Raymond Wold wrote:
> Don Dailey wrote:
>>
>> Hideki Kato wrote:
>>> I'd like to give here an example to make things clear.
>>>
>>> The conditions are:
>>> 1) Using digitizing scheme that maps real score to [0,1] (or [-1,1])
>>> so that the program cannot distinguish losing/winning by 0.5 or 10.5
>>> pt at all.
>>> 2) Playouts include some foolish moves (usually with low but not
>>> zero probability), not to connect large groups in atari position for
>>> example, due to hold its randomness.
>>> 3) The position is at early endgame where there are no moves that
>>> gain greater than 2 pt, for example, in perfect play.
>>> 4) Black is behind by 0.5 pt.
>>>
>>> The playouts may return winning but gambling move (perhaps with low
>>> probability) under above conditions, especialy in case of the number
>>> of playouts is small which is usually true on 19x19, and UCT will
>>> choose it.
>>>
>>> The question is, which is better to keep 0.5 pt behind or to play
>>> gambling moves (here I mean such moves that B will lose many pts if
>>> W will answer correctly) with expecting W's (stupid) mistakes?
>>>
>>>   
>> The assumption is that you suddenly cannot trust MC to do what it does
>> best even though you did for the entire game up until this point.   MC
>> of course will choose the "gambling" move.      The whole concept of MC
>> is to do what is most likely to produce a win.      
>
> Not entirely, no. The concept of MC is to do what has most lines leading
> to a win, which is slightly different. There's obviously a strong
> correlation, or MC wouldn't work at all, but I think it's dangerous to
> assume that MC by definition plays the best move. For one thing it makes
> it very hard to argue about how to improve MC programs, it creates lots
> of noise of "don't do that, it will only make your program weaker".
I'm not assuming that MC plays the best move.   The problem isn't the
assumptions I am making, but the assumptions others are making,  that
it's NOT playing the best move.    You want to apply a fix to all
positions without really knowing which positions are a problem.   Now if
you want to talk about noise,  you have just added more noise if you do
that.   

I can give you an example of why you must be extremely careful about
making unfounded assumptions:

My naive simple MC program would often fail to make a needed but small
capture move because of noise in the play-outs.    The move would be
seconds or third choice but not quite make it to the top - instead it
would play a speculative attack or something I considered rather
stupid.    

My "fix" was to assume that this was a general problem,  that it didn't
know what it was doing - after all,  I could see with my own eyes that
this was a problem.      So I applied a general incentive to encourage
it to make capture moves.   

Guess what?   That was a mistake.   The program was actually pretty good
at not being greedy about captures - most of the time the capture can
wait and you essentially lose a stone every time you play a greedy
capture.   But now when it needed to do something useful it preferred to
waste time making a capture that could wait indefinitely (the group was
dead, the capture could be made later when there were no important moves
left.)   

I backed the change out in a hurry and realized that I would never get
it perfect unless I applied a very specific fix.    I already knew that
from computer chess.   In one early program I had a bonus for rook on
the 7th rank, a good general principle.    We played one of the top US
grandmasters in a casual game once and the computer put the rook on the
7th rank in a pawn-less endgame where the kings were already
centralized.    The rook incentive got in the way of it finding the
right plan.   Although the rook on the 7th heuristic made the program
stronger in general,  it really wasn't implemented as well as it could
be.     Every good general principle in chess and I'm sure Go too,  if
taken too seriously, has a side effect and will cause problems and the
solution is to try to address things as specifically as you can within
reason.

In my opinion,  your proposed "fix" for this imagined problem is
equivalent to if I had decided to reverse the rook to 7th bonus and turn
it into a penalty because I saw it go wrong once.  

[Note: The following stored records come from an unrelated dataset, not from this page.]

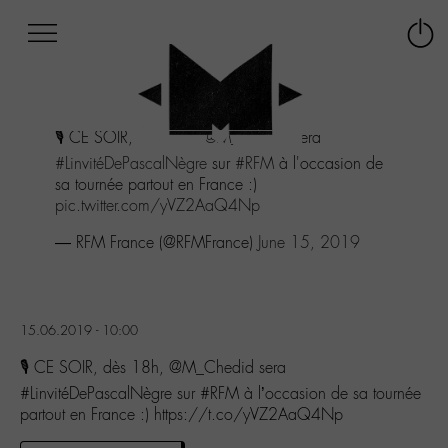
Afficher
Panneau de gestion des cookies
Labo
Connex
-
le
M-
menu
Aller
🎙️ CE SOIR, dès 18h,
@M_Chedid
sera
au
menu
#LinvitéDePascalNègre
sur
#RFM
à l'occasion de
Aller
sa tournée partout en France :)
au
pic.twitter.com/yVZ2AaQ4Np
contenu
— RFM France (@RFMFrance)
June 15, 2019
Aller
à
la
recherche
15.06.2019 - 10:00
🎙️ CE SOIR, dès 18h, @M_Chedid sera
#LinvitéDePascalNègre sur #RFM à l’occasion de sa tournée
partout en France :) https://t.co/yVZ2AaQ4Np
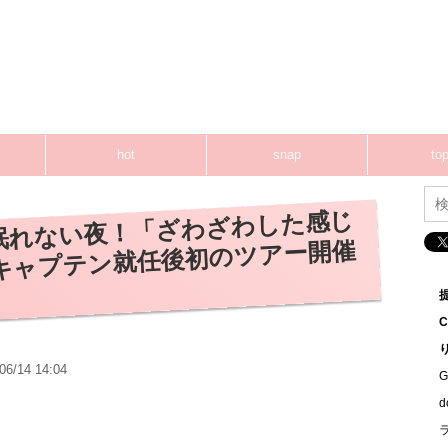
hot
snap
top
に眠れない夜！「ざわざわした感じ
キャプテン就任後初のツアー開催
06/14 14:04
G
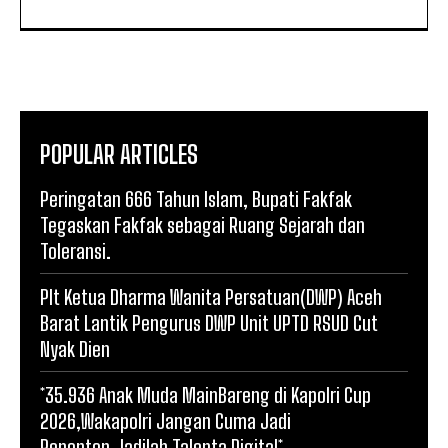
POPULAR ARTICLES
Peringatan 666 Tahun Islam, Bupati Fakfak
Tegaskan Fakfak sebagai Ruang Sejarah dan
Toleransi.
Plt Ketua Dharma Wanita Persatuan(DWP) Aceh
Barat Lantik Pengurus DWP Unit UPTD RSUD Cut
Nyak Dien
*35.936 Anak Muda MainBareng di Kapolri Cup
2026,Wakapolri Jangan Cuma Jadi
Penonton,Jadilah Talenta Digital*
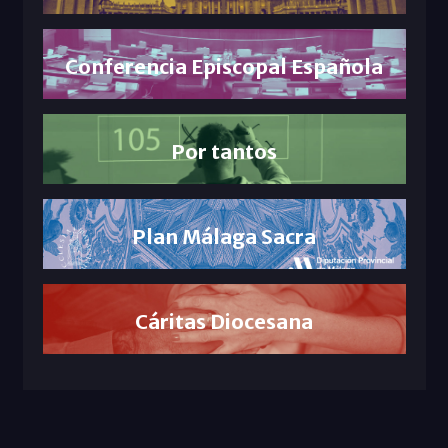
Conferencia Episcopal Española
Por tantos
Plan Málaga Sacra
Cáritas Diocesana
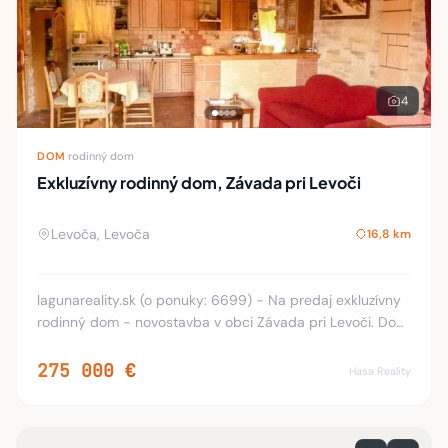
lagunareality.sk (o ponuky: 6699) - Na predaj exkluzívny
rodinný dom - novostavba v obci Závada pri Levoči. Dom
je kompletne zariadený. Nehnuteľnosť s úžitkovou plochou
140 m2 pozostáva zo 4 obytných
275 000 €
Hasa Reality
4
OBCHODNÝ PRIESTOR
·
penzión
PENZIÓN na predaj, Levoča
Levoča, Levoča
16,8 km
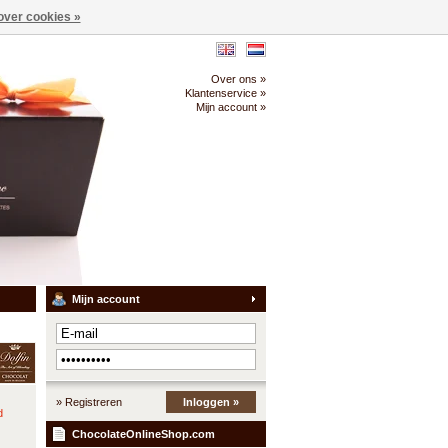
over cookies »
Over ons »
Klantenservice »
Mijn account »
Mijn account
» Registreren
Inloggen »
d
ChocolateOnlineShop.com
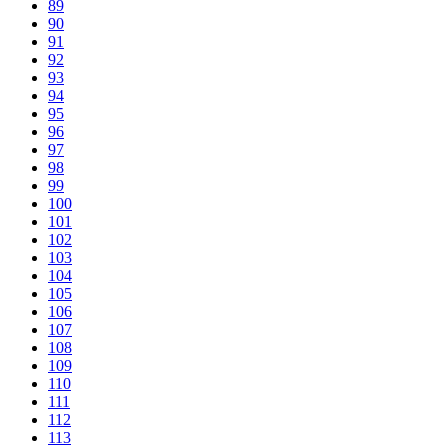
89
90
91
92
93
94
95
96
97
98
99
100
101
102
103
104
105
106
107
108
109
110
111
112
113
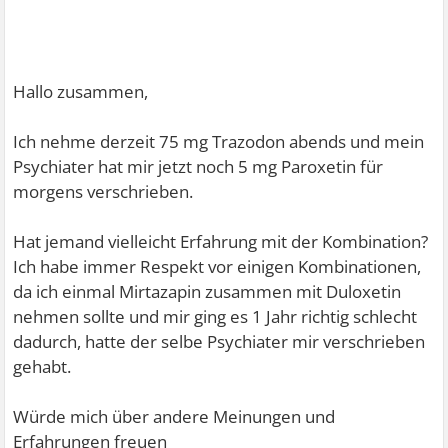
Hallo zusammen,
Ich nehme derzeit 75 mg Trazodon abends und mein
Psychiater hat mir jetzt noch 5 mg Paroxetin für
morgens verschrieben.
Hat jemand vielleicht Erfahrung mit der Kombination?
Ich habe immer Respekt vor einigen Kombinationen,
da ich einmal Mirtazapin zusammen mit Duloxetin
nehmen sollte und mir ging es 1 Jahr richtig schlecht
dadurch, hatte der selbe Psychiater mir verschrieben
gehabt.
Würde mich über andere Meinungen und
Erfahrungen freuen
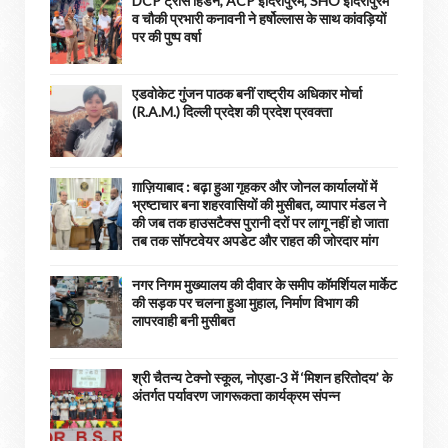
DCP ट्रांस हिंडन, ACP इंदिरापुरम, SHO इंदिरापुरम
व चौकी प्रभारी कनावनी ने हर्षोल्लास के साथ कांवड़ियों
पर की पुष्प वर्षा
एडवोकेट गुंजन पाठक बनीं राष्ट्रीय अधिकार मोर्चा
(R.A.M.) दिल्ली प्रदेश की प्रदेश प्रवक्ता
ग़ाज़ियाबाद : बढ़ा हुआ गृहकर और जोनल कार्यालयों में
भ्रष्टाचार बना शहरवासियों की मुसीबत, व्यापार मंडल ने
की जब तक हाउसटैक्स पुरानी दरों पर लागू नहीं हो जाता
तब तक सॉफ्टवेयर अपडेट और राहत की जोरदार मांग
नगर निगम मुख्यालय की दीवार के समीप कॉमर्शियल मार्केट
की सड़क पर चलना हुआ मुहाल, निर्माण विभाग की
लापरवाही बनी मुसीबत
श्री चैतन्य टेक्नो स्कूल, नोएडा-3 में ‘मिशन हरितोदय’ के
अंतर्गत पर्यावरण जागरूकता कार्यक्रम संपन्न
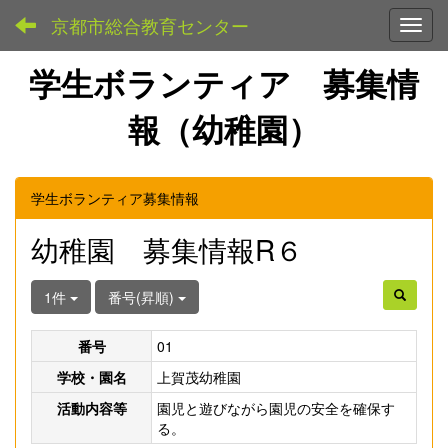
京都市総合教育センター
Toggl
学生ボランティア 募集情
報（幼稚園）
学生ボランティア募集情報
幼稚園 募集情報R６
1件
番号(昇順)
番号
01
学校・園名
上賀茂幼稚園
活動内容等
園児と遊びながら園児の安全を確保す
る。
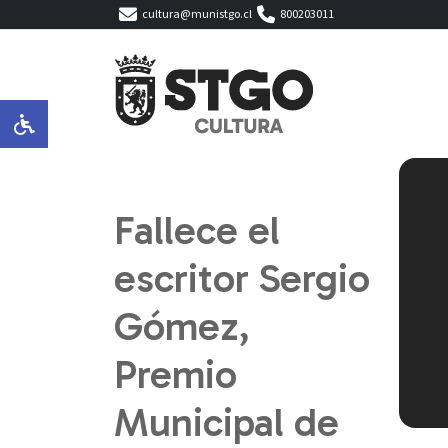
cultura@munistgo.cl
800203011
Fallece el
escritor Sergio
Gómez,
Premio
Municipal de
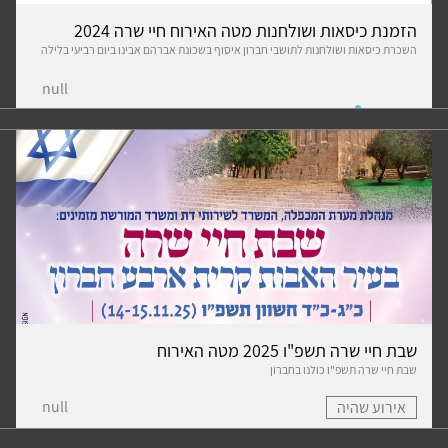
הזמנת כיסאות ושולחנות מטה האירוח חיי שרה 2024
השכרת כיסאות ושולחנות לתושבי חברון איסוף בשכונת אברהם אבינו ביום רביעי בלילה
null
שבת חיי שרה תשפ"ו 2025 מטה האירוח
שבת חיי שרה תשפ"ו כולנו בחברון
null
אירוע שהיה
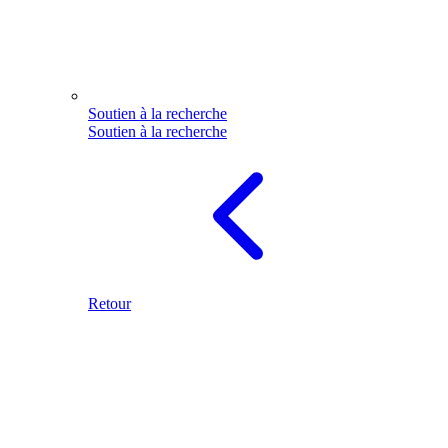
Soutien à la recherche
Soutien à la recherche
Retour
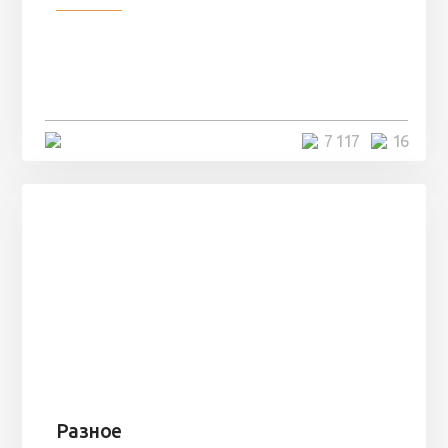
Парни нашли в лесу
заброшенный вагон и решили
остаться там на ...
4 минуты
7 117
16
Разное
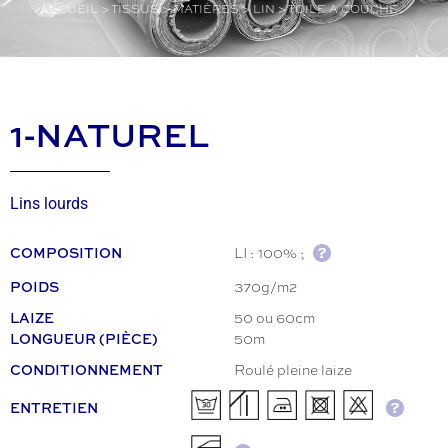
ACCUEIL
>
TISSUS
>
MATIÈRES
>
LIN
>
TOILE A COUCHE
1-NATUREL
Lins lourds
LI : 100% ;
COMPOSITION
370g/m2
POIDS
50 ou 60cm
LAIZE
50m
LONGUEUR (PIÈCE)
Roulé pleine laize
CONDITIONNEMENT
ENTRETIEN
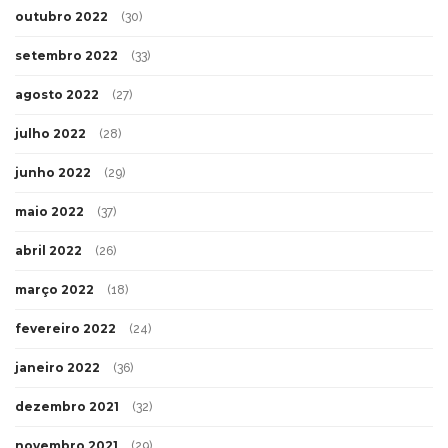
outubro 2022
(30)
setembro 2022
(33)
agosto 2022
(27)
julho 2022
(28)
junho 2022
(29)
maio 2022
(37)
abril 2022
(26)
março 2022
(18)
fevereiro 2022
(24)
janeiro 2022
(36)
dezembro 2021
(32)
novembro 2021
(29)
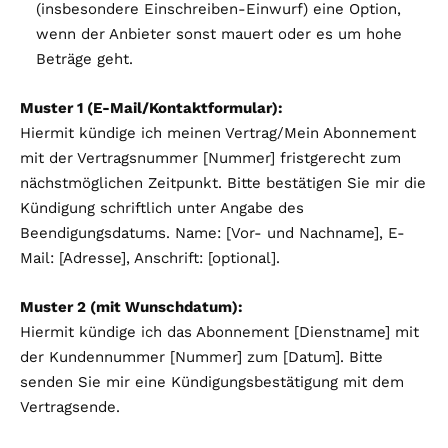
(insbesondere Einschreiben-Einwurf) eine Option,
wenn der Anbieter sonst mauert oder es um hohe
Beträge geht.
Muster 1 (E-Mail/Kontaktformular):
Hiermit kündige ich meinen Vertrag/Mein Abonnement
mit der Vertragsnummer [Nummer] fristgerecht zum
nächstmöglichen Zeitpunkt. Bitte bestätigen Sie mir die
Kündigung schriftlich unter Angabe des
Beendigungsdatums. Name: [Vor- und Nachname], E-
Mail: [Adresse], Anschrift: [optional].
Muster 2 (mit Wunschdatum):
Hiermit kündige ich das Abonnement [Dienstname] mit
der Kundennummer [Nummer] zum [Datum]. Bitte
senden Sie mir eine Kündigungsbestätigung mit dem
Vertragsende.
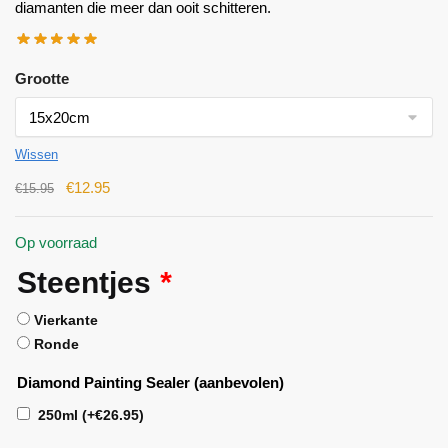
diamanten die meer dan ooit schitteren.
Grootte
Wissen
€
12.95
€
15.95
Op voorraad
Steentjes
*
Vierkante
Ronde
Diamond Painting Sealer (aanbevolen)
250ml
(+
€
26.95
)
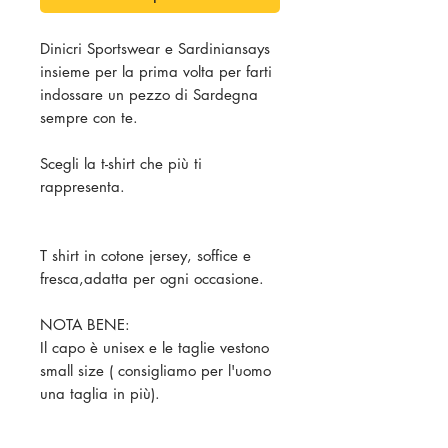
Dinicri Sportswear e Sardiniansays
insieme per la prima volta per farti
indossare un pezzo di Sardegna
sempre con te.
Scegli la t-shirt che più ti
rappresenta.
T shirt in cotone jersey, soffice e
fresca,adatta per ogni occasione.
NOTA BENE:
Il capo è unisex e le taglie vestono
small size ( consigliamo per l'uomo
una taglia in più).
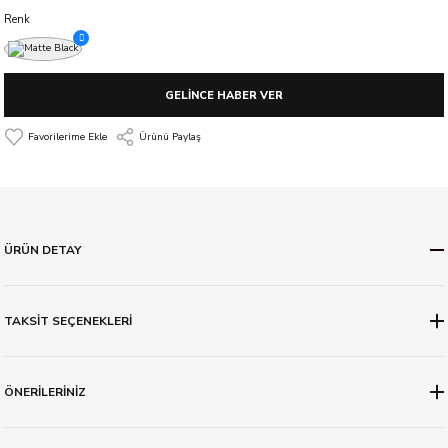
Renk
GELİNCE HABER VER
Ürünü Paylaş
ÜRÜN DETAY
TAKSİT SEÇENEKLERİ
ÖNERİLERİNİZ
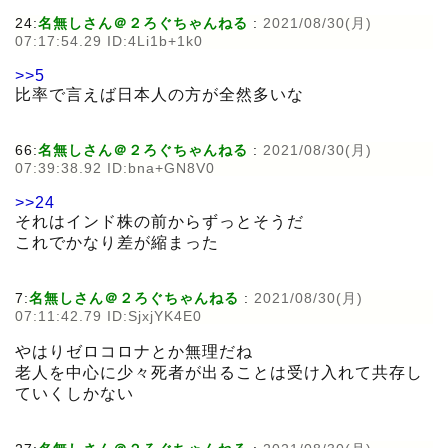
24:
名無しさん＠２ろぐちゃんねる
:
2021/08/30(月)
07:17:54.29 ID:4Li1b+1k0
>>5
比率で言えば日本人の方が全然多いな
66:
名無しさん＠２ろぐちゃんねる
:
2021/08/30(月)
07:39:38.92 ID:bna+GN8V0
>>24
それはインド株の前からずっとそうだ
これでかなり差が縮まった
7:
名無しさん＠２ろぐちゃんねる
:
2021/08/30(月)
07:11:42.79 ID:SjxjYK4E0
やはりゼロコロナとか無理だね
老人を中心に少々死者が出ることは受け入れて共存し
ていくしかない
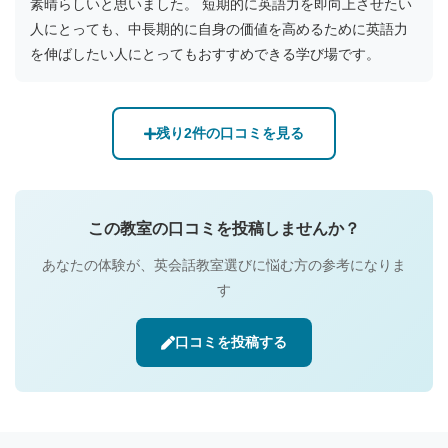
素晴らしいと思いました。 短期的に英語力を即向上させたい
人にとっても、中長期的に自身の価値を高めるために英語力
を伸ばしたい人にとってもおすすめできる学び場です。
残り2件の口コミを見る
この教室の口コミを投稿しませんか？
あなたの体験が、英会話教室選びに悩む方の参考になりま
す
口コミを投稿する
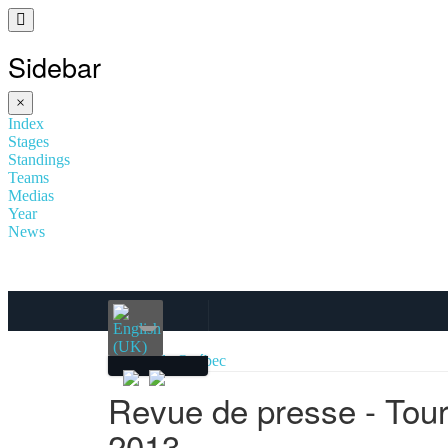
Sidebar
×
Index
Stages
Standings
Teams
Medias
Year
News
Revue de presse - Tou
2013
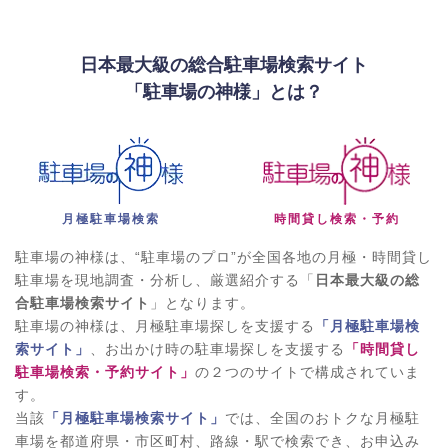
日本最大級の総合駐車場検索サイト
「駐車場の神様」とは？
月極駐車場検索
時間貸し検索・予約
駐車場の神様は、“駐車場のプロ”が全国各地の月極・時間貸し
駐車場を現地調査・分析し、厳選紹介する「
日本最大級の総
合駐車場検索サイト
」となります。
駐車場の神様は、月極駐車場探しを支援する
「月極駐車場検
索サイト」
、お出かけ時の駐車場探しを支援する
「時間貸し
駐車場検索・予約サイト」
の２つのサイトで構成されていま
す。
当該
「月極駐車場検索サイト」
では、全国のおトクな月極駐
車場を都道府県・市区町村、路線・駅で検索でき、お申込み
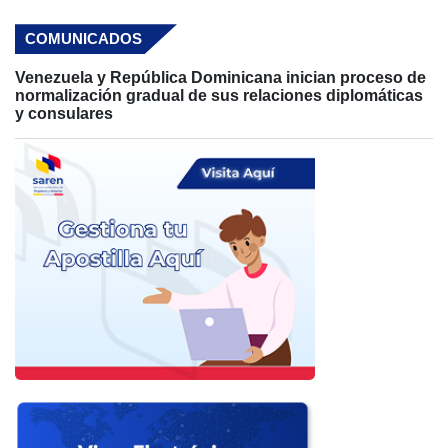
COMUNICADOS
Venezuela y República Dominicana inician proceso de
normalización gradual de sus relaciones diplomáticas
y consulares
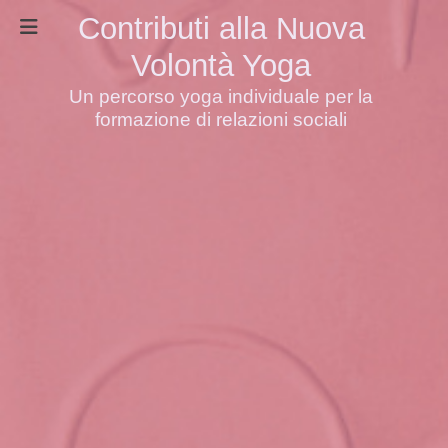
Contributi alla Nuova
Volontà Yoga
Un percorso yoga individuale per la
formazione di relazioni sociali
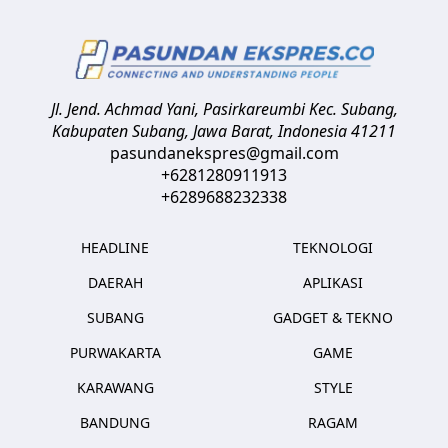
Jl. Jend. Achmad Yani, Pasirkareumbi
Kec. Subang,
Kabupaten Subang, Jawa Barat
,
Indonesia
41211
pasundanekspres@gmail.com
+6281280911913
+6289688232338
HEADLINE
TEKNOLOGI
DAERAH
APLIKASI
SUBANG
GADGET & TEKNO
PURWAKARTA
GAME
KARAWANG
STYLE
BANDUNG
RAGAM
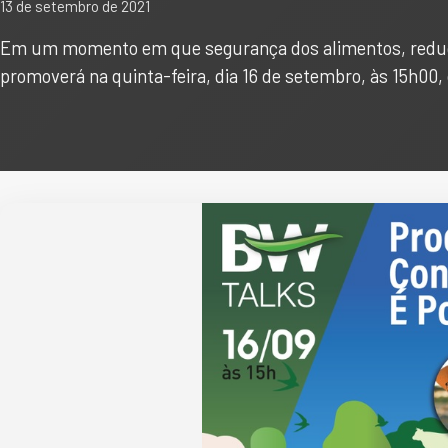
13 de setembro de 2021
Em um momento em que segurança dos alimentos, reduç
promoverá na quinta-feira, dia 16 de setembro, às 15h00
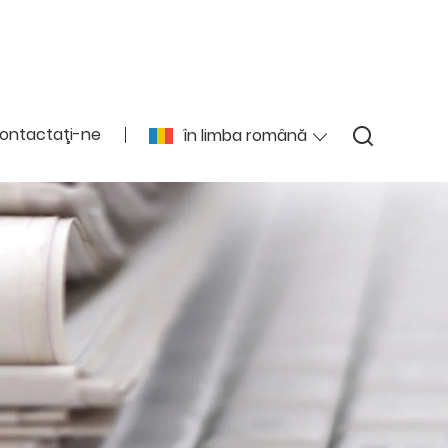
ontactaţi-ne
în limba română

In this case, my "working assumption" would be that monte carlo programs
know what they are doing (much more often than not) when they play risky
moves in losing positions.     In other words, are you trying to fix
something that is not broken?  

I think there is a disconnect too between what appeals to the eye and
what actually works.   Most reasonable go players won't take risks when
the score is "close" because they think the game is about equal when it
probably isn't.    Near the end of the game with Chinese scoring,  the
chances are rarely close to even - you just think they are because you
think that because the territory is "about even" the game could go
either way.       When I look at the logs of Lazarus,  the games are
virtually over well before the game actually ends.    When the silly
moves start, the game was over long ago but observers, even fairly
strong ones,  seem to believe there is still a lot of play left.    I'm
a lousy go player and even I understand this concept.

You can see this really clearly if you have a strong program and play on
KGS with people observing the games.    When the score is close, even
the pretty good players are chatting back and forth, analyzing lines of
play,  making  predictions,  when the program is showing that there is
nothing interesting left.   But very mundane play just naturally leads
to the correct results in these cases.


>
>> We should think twice before asking it to choose the moves that produces
>> the more sure loss.    We are the ones that have a bias about this, not
>> the MC programs. 
>>
>>> In addition to above, there is one more issue to consider. If the
>>> playout has a systematic error, nakade for example, it's not good to
>>> keep 0.5 pt ahead.  Having more margin is clearly better.
>>>   
>> I believe nakade is a strawman.    There are lots of things MC does
>> better and lot's of things it does less well.    You can always find
>> positions that are hard or easy for your program to solve, but it isn't
>> intrinsic to this issue.     I don't think you should weaken this
>> concept of playing for the best winning chances for the very few
>> positions where MC programs take longer to resolve the endgame and there
>> is a slight chance that it will win if it just happens to be enough to
>> cover the exact situation.   Because this is no solution - it is at best
>> a patch and would only work in some cases.
>
> I don't think patching one thing at a time is such a bad way to write a
> go program. Small steps, one at a time, and you suddenly have a much
> stronger program. 
I definitely believe in incremental improvements,   but ad-hock quick
fixes is what I'm talking about.    If they are not well thought out, 
you have a program that will never get very far.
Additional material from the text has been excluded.